Daramin dilaporkan hilang pada Jumat, 21 Maret 2025. Ia terakhir terlihat saat pergi melaut seperti biasanya. Namun, yang kembali hanyalah perahu kecil miliknya, mengambang di sungai dengan barang-barangnya masih tertinggal.
“Sudah di hentikan, sudah lama,” singkat Kepala Badan Penaggulangan Bencana Daerah (BPBD) Kotim, Multazam, Sabtu 5 Maret 2025.
Hal ini juga ditegaskan oleh Kepala Basarnas Palangka Raya, Anak Agung Ketut Alit Supartana, setelah dilakukan pencarian dengan berbagai cara namu hasilnya tetap nihil.
“Sesuai dengan Undang-Undang Pencarian dan Pertolongan Nomor 29 tahun 2014. Apabila tanda-tanda korban tidak ditemukan sampai hari ke-7 operasi SAR kita nyatakan tutup,” jelas Anak Agung saat berkunjung ke Sampit beberapa waktu lalu.
Meski pencarian telah dihentikan, harapan belum sepenuhnya pupus. Operasi SAR bisa saja dibuka kembali jika muncul laporan baru terkait tanda-tanda keberadaan korban.

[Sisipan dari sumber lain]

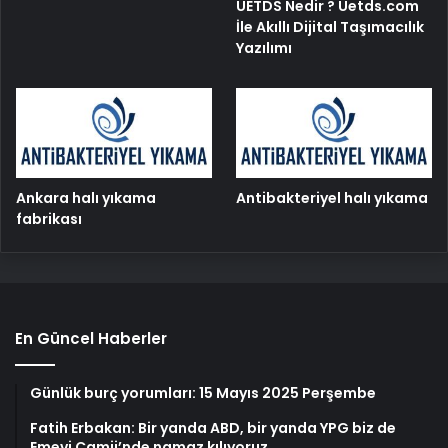
UETDS Nedir ? Uetds.com
İle Akıllı Dijital Taşımacılık
Yazılımı
Ankara halı yıkama
Antibakteriyel halı yıkama
fabrikası
En Güncel Haberler
Günlük burç yorumları: 15 Mayıs 2025 Perşembe
Fatih Erbakan: Bir yanda ABD, bir yanda YPG biz de
Emevi Camii’nde namaz kılıyoruz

Tim SAR Gabungan yang telah dikerahkan lengkap dengan Rescue Car, Rubber Boat, Drone thermal, dan peralatan canggih lainnya, belum berhasil menemukan petunjuk apapun hingga pencarian dihentikan. Namun, pintu pencarian belum sepenuhnya tertutup setiap indikasi baru bisa jadi titik awal harapan berikutnya.
“Unsur SAR yang terlibat dalam pencarian antara lain Tim Rescue Pos SAR Sampit, Ditpolair Polda Kalteng, Satpolair Polres Kotim, Bhabinkamtibmas Desa Camba, BPBD Kotim, Babinsa Desa Camba, Tagana, PMI, PSC, RTP, Aparat Desa Camba, Keluarga korhan dan warga setempat” pungkasnya.